Is there a preference for time in terms of precipitation? Maybe it rather rains in the late afternoon in general?
rain %>%
group_by(hour) %>%
summarise(precip_mean_per_hour = mean(precip, na.rm = T),
precip_sd_per_hour = sd(precip, na.rm = T)) %>%
ggplot +
aes(x = hour, y = precip_mean_per_hour) +
geom_line() +
geom_errorbar(aes(ymin = precip_mean_per_hour - precip_sd_per_hour,
ymax = precip_mean_per_hour + precip_sd_per_hour)) +
geom_point(color = "tomato4")
Hm, not much difference between the hours. But the variability seems to differ quite some bit. Would that picture change if we consider only days with precipation?
rain %>%
filter(precip != 0) %>%
group_by(hour) %>%
summarise(precip_mean_per_hour = mean(precip, na.rm = T),
precip_sd_per_hour = sd(precip, na.rm = T)) %>%
ggplot +
aes(x = hour, y = precip_mean_per_hour) +
geom_line() +
geom_errorbar(aes(ymin = precip_mean_per_hour - precip_sd_per_hour,
ymax = precip_mean_per_hour + precip_sd_per_hour)) +
geom_point(color = "tomato4")
Not too much difference in the overall pattern.
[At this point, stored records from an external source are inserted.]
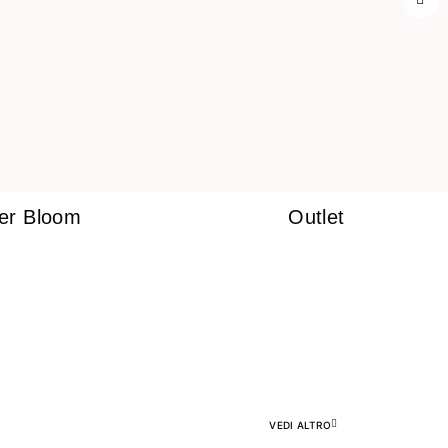
ner Bloom
Outlet
VEDI ALTRO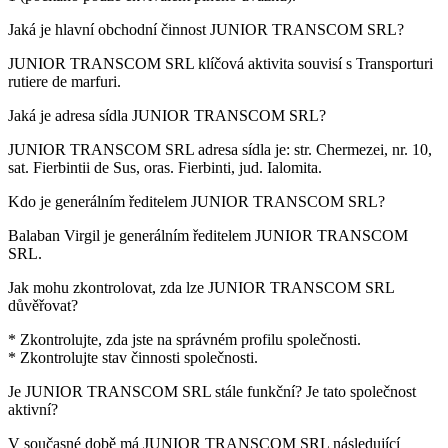
Jaká je hlavní obchodní činnost
JUNIOR TRANSCOM SRL
?
JUNIOR TRANSCOM SRL klíčová aktivita souvisí s
Transporturi
rutiere de marfuri
.
Jaká je adresa sídla
JUNIOR TRANSCOM SRL
?
JUNIOR TRANSCOM SRL adresa sídla je:
str. Chermezei, nr. 10,
sat. Fierbintii de Sus, oras. Fierbinti, jud. Ialomita
.
Kdo je generálním ředitelem
JUNIOR TRANSCOM SRL
?
Balaban Virgil
je generálním ředitelem JUNIOR TRANSCOM
SRL.
Jak mohu zkontrolovat, zda lze
JUNIOR TRANSCOM SRL
důvěřovat?
* Zkontrolujte, zda jste na správném profilu společnosti.
* Zkontrolujte stav činnosti společnosti.
Je
JUNIOR TRANSCOM SRL
stále funkční? Je tato společnost
aktivní?
V současné době má JUNIOR TRANSCOM SRL následující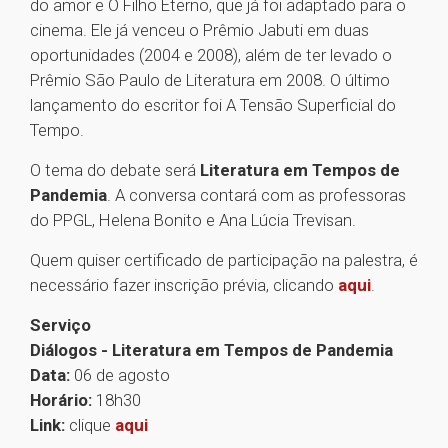
do amor e O Filho Eterno, que já foi adaptado para o
cinema. Ele já venceu o Prêmio Jabuti em duas
oportunidades (2004 e 2008), além de ter levado o
Prêmio São Paulo de Literatura em 2008. O último
lançamento do escritor foi A Tensão Superficial do
Tempo.
O tema do debate será
Literatura em Tempos de
Pandemia
. A conversa contará com as professoras
do PPGL, Helena Bonito e Ana Lúcia Trevisan.
Quem quiser certificado de participação na palestra, é
necessário fazer inscrição prévia, clicando
aqui
.
Serviço
Diálogos - Literatura em Tempos de Pandemia
Data:
06 de agosto
Horário:
18h30
Link:
clique
aqui
1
But what about if we look at the median and IQR, instead of mean and sd?
rain %>%
filter(precip != 0) %>%
group_by(hour) %>%
summarise(precip_median_per_hour = median(precip, na.rm = T),
precip_iqr_per_hour = IQR(precip, na.rm = T)) %>%
ggplot +
aes(x = hour, y = precip_median_per_hour) +
geom_line() +
geom_errorbar(aes(ymin = precip_median_per_hour - precip_iqr_per_hour,
ymax = precip_median_per_hour + precip_iqr_per_hour),
color = "grey60") +
geom_point(color = "tomato4")
That the pattern breaks down essentially. Not that much difference between the hours left. Maybe 10:00 is rather dry, but that may be sampling errror of this year.